WORK ORDER:
When you copy the material below, keep every line exact and drop the pictures.

DATA SHOWN Block Start

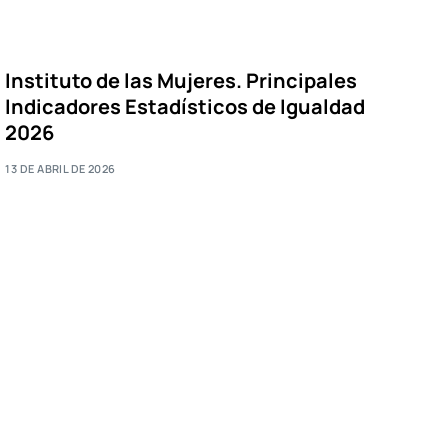
Instituto de las Mujeres. Principales
Indicadores Estadísticos de Igualdad
2026
13 DE ABRIL DE 2026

DATA SHOWN Block End

REPLY TO THE EXERCISE:
Instituto de las Mujeres. Principales
Indicadores Estadísticos de Igualdad
2026
13 DE ABRIL DE 2026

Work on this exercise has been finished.